In 1900, a monument to veterans of the American Civil War was dedicated.

In 1938, New Britain High School competed in the high school football national championship game in Baton Rouge, Louisiana.
The year 1954 saw the development of racquetball, also at the YMCA.

The heads of the fire and police departments and seven other municipal employees were arrested as part of a corruption scandal in the 1970s.

Union Manufacturing produced stainless steel thermos flasks, amongst other things, registering the trademark for Uno-Vac in 1967; it closed its factory doors in 1986.

In 2024, Governor Ned Lamont proclaimed New Britain the "Hot Dog Capital of Connecticut," owing to the city's numerous prominent hot dog-related businesses.

==City motto==

New Britain's motto, Industria implet alveare et melle fruitur—translated from Latin—means "Industry fills the hive and enjoys the honey." This phrase was coined by Elihu Burritt, a 19th-century New Britain resident, diplomat, philanthropist and social activist.

In 2007 it was reported that the Latin word for "honey" in the motto had been a typo for decades; it should be melle, but it had long been misspelled as mele.

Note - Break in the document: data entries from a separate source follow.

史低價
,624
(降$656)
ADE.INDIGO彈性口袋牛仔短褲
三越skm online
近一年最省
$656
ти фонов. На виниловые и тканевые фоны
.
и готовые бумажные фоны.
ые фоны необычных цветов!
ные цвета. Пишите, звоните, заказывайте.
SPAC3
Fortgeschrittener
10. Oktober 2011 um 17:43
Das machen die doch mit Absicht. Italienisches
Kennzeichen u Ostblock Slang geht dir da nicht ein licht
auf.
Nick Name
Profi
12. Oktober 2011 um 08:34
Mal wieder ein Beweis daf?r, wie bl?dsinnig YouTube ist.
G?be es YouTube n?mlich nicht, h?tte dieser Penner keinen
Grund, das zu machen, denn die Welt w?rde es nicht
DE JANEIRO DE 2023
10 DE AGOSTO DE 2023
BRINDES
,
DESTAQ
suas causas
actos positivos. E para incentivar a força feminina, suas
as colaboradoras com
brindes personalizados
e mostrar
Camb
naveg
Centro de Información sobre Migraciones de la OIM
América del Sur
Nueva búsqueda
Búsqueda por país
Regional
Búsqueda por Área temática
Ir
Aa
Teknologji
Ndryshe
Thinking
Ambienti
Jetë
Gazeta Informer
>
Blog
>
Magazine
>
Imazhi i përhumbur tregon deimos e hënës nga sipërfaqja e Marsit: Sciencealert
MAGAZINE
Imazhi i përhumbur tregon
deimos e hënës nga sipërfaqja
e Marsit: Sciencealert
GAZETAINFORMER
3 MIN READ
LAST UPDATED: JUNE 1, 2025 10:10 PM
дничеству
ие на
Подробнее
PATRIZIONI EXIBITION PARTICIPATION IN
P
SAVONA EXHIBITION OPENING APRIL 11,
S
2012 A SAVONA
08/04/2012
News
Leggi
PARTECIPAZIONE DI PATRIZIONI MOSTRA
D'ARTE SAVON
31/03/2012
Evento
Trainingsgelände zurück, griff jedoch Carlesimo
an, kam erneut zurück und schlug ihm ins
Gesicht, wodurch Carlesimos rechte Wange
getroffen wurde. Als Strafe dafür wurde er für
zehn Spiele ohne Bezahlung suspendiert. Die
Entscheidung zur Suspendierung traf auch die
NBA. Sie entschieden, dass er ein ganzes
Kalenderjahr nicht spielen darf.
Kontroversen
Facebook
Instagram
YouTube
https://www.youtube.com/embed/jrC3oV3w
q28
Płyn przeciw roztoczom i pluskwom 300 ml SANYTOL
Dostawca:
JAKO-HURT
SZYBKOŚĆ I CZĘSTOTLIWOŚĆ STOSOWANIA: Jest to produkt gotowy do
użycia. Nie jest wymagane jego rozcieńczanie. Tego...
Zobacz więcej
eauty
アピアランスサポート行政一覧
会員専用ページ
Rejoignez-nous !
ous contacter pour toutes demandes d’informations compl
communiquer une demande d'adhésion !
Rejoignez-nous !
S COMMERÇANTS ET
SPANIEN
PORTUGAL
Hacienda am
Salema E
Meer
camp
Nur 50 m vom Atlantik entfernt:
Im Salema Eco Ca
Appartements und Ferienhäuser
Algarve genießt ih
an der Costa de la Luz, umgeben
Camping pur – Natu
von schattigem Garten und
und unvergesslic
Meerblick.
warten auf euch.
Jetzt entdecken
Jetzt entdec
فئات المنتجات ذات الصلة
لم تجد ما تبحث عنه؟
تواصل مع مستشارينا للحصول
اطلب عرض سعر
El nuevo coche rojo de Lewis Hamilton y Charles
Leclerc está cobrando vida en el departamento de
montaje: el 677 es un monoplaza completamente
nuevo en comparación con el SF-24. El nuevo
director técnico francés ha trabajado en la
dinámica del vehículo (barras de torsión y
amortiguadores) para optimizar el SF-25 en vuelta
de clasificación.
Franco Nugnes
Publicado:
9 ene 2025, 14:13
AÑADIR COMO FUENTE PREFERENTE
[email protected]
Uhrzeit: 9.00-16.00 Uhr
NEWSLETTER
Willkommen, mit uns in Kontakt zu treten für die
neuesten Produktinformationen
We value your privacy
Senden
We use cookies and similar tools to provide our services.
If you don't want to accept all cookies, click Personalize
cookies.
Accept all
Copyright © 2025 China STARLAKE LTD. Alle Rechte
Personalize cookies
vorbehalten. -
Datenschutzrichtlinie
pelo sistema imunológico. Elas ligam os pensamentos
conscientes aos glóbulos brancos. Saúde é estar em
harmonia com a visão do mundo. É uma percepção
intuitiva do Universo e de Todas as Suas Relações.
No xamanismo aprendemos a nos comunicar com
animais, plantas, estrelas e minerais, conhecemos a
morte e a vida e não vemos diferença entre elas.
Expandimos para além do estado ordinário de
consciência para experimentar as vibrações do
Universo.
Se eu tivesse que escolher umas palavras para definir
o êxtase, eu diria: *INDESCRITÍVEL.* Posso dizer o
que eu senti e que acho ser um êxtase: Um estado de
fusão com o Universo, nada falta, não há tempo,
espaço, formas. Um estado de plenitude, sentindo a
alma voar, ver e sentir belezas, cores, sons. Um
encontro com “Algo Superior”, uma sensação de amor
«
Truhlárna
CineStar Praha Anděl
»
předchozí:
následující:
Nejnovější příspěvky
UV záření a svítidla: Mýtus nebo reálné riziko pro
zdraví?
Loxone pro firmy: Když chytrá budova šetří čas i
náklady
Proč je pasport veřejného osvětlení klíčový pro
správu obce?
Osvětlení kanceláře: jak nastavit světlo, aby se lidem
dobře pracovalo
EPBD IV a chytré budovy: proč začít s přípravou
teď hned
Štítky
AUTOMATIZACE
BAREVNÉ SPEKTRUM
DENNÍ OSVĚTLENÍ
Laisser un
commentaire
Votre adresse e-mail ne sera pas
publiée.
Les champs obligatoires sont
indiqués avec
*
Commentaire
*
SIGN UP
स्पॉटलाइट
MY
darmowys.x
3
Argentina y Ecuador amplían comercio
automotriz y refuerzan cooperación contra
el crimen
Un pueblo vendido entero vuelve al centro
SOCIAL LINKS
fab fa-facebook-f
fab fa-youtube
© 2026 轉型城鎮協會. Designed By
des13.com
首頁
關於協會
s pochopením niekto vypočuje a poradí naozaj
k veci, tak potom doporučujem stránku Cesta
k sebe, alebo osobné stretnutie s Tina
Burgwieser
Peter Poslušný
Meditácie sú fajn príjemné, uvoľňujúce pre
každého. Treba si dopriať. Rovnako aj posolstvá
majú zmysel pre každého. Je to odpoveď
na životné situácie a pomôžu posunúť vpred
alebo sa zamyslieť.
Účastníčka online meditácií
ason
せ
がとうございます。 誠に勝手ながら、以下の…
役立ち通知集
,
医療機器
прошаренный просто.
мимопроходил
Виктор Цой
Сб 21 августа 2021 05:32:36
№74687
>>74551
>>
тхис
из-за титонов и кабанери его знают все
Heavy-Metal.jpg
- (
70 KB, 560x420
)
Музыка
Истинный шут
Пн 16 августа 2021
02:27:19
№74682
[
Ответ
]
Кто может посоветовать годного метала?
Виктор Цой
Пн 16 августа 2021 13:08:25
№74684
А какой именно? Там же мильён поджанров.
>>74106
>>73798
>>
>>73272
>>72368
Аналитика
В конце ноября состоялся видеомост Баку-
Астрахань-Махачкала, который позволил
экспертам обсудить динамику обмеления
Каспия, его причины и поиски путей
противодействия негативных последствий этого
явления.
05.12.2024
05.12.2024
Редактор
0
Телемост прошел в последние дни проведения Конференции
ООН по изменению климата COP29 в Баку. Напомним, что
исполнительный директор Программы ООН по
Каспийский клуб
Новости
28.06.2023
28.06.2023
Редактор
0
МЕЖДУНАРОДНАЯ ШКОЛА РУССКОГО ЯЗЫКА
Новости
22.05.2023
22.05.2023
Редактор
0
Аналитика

Former mayor William McNamara, who unsuccessfully tried to fix it during his term, suggested "to either fix the spelling immediately" or "switch to the English version of the motto." As controversy arose from the matter, the word was superseded with the correct spelling, melle.

==Geography and topography==
According to the United States Census Bureau, the city has a total area of 13.4 square miles (34.7 km^{2}), of which 13.3 square miles (34.6 km^{2}) is land and 0.1 square mile (0.2 km^{2}) (0.52%) is water.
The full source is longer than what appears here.